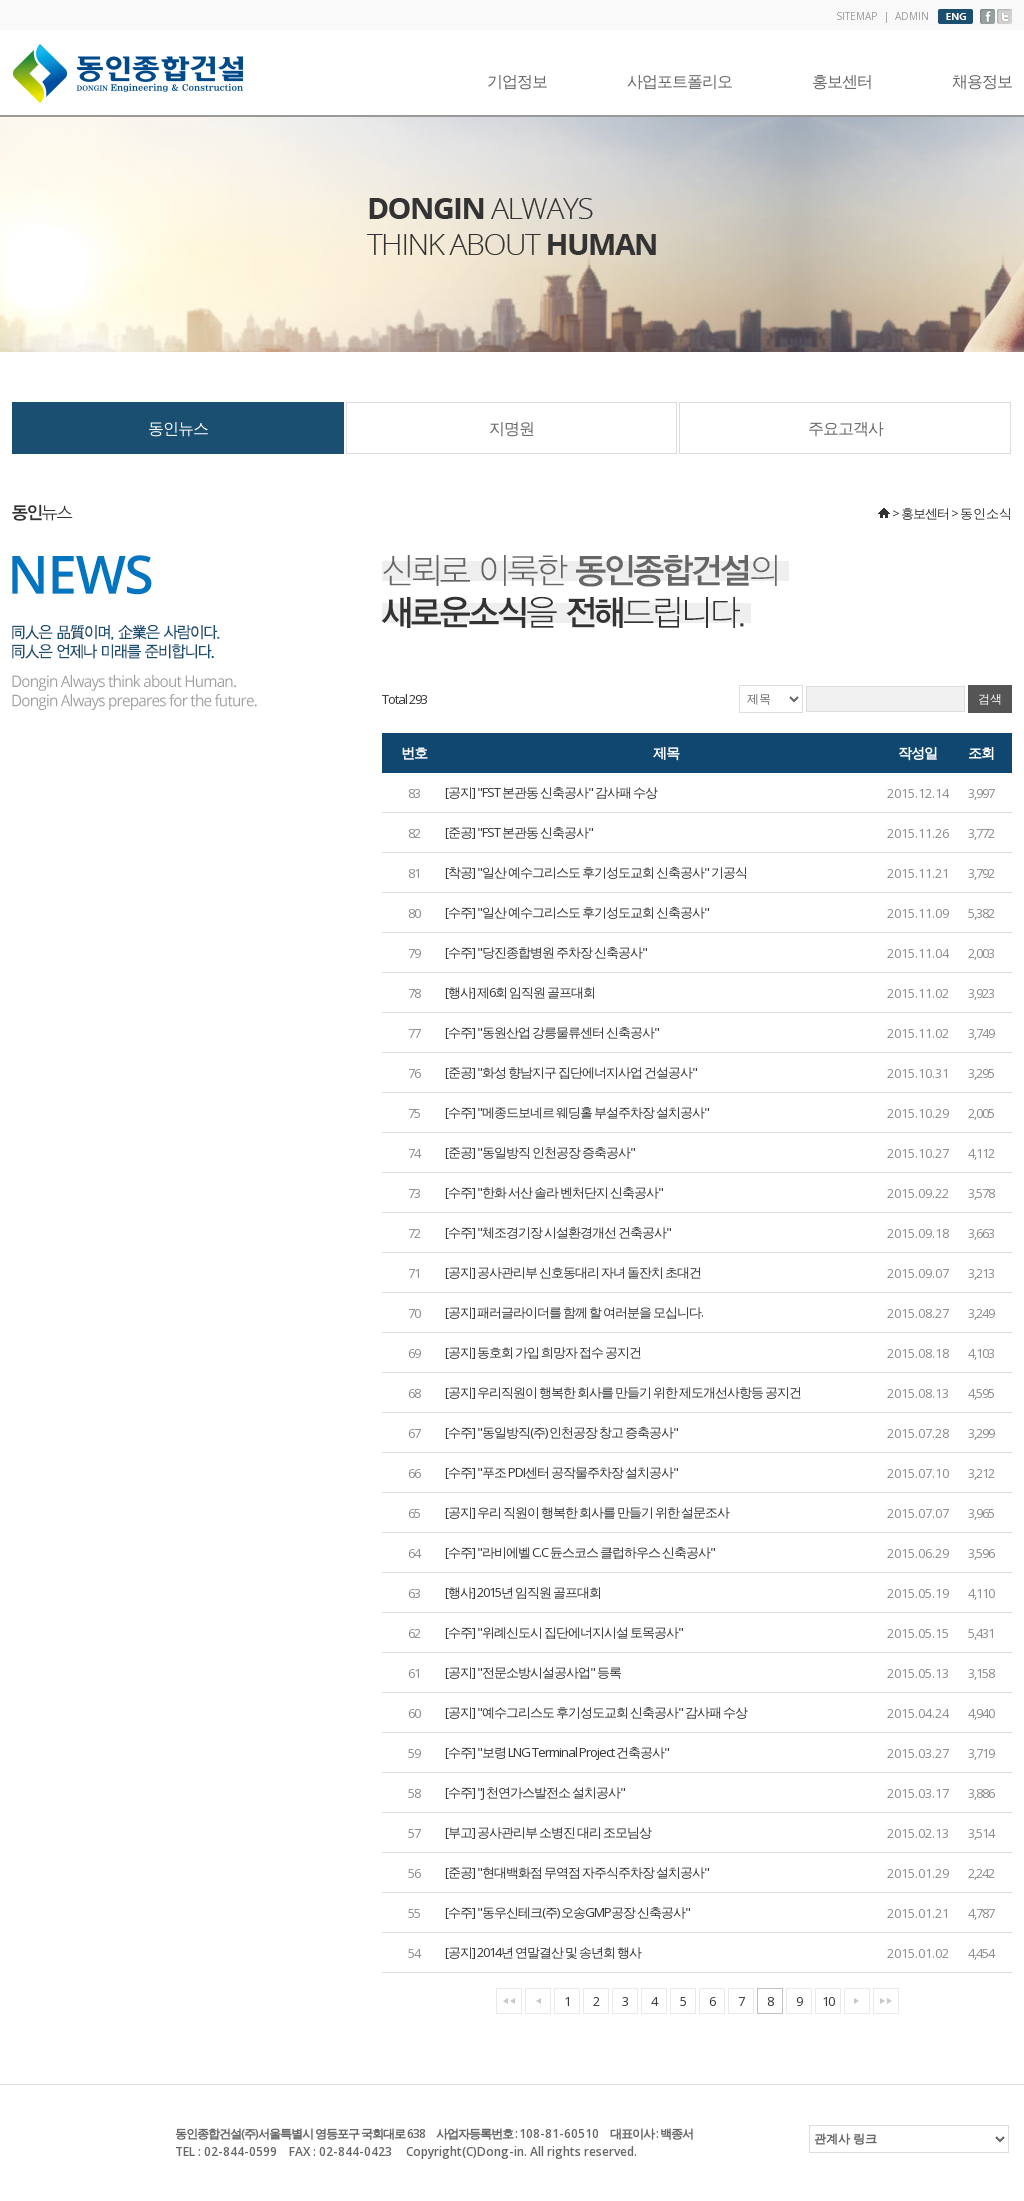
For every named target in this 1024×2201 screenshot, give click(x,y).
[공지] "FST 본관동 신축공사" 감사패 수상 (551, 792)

* * *

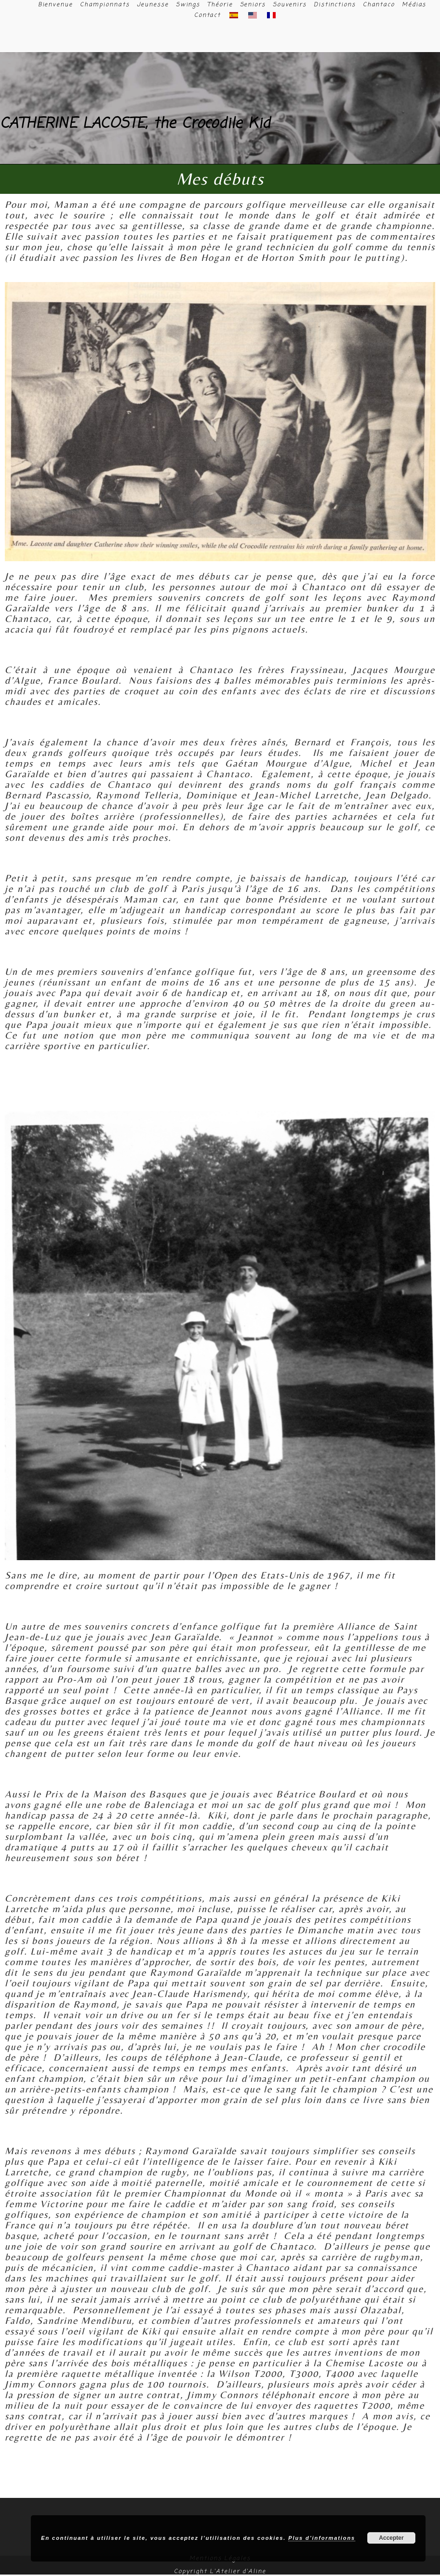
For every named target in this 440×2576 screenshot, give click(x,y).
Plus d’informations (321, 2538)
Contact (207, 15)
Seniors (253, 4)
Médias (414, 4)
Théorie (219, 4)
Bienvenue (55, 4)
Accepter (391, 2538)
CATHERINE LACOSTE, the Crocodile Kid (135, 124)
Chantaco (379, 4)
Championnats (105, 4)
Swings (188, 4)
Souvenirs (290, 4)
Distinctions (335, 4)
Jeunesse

** Task **
What lines above contain "screenshot"? Copy them out.

** Task answer **
For every named target in this 1024×2201 screenshot, give click(x,y).
For every named target in this 440×2576 screenshot, give click(x,y).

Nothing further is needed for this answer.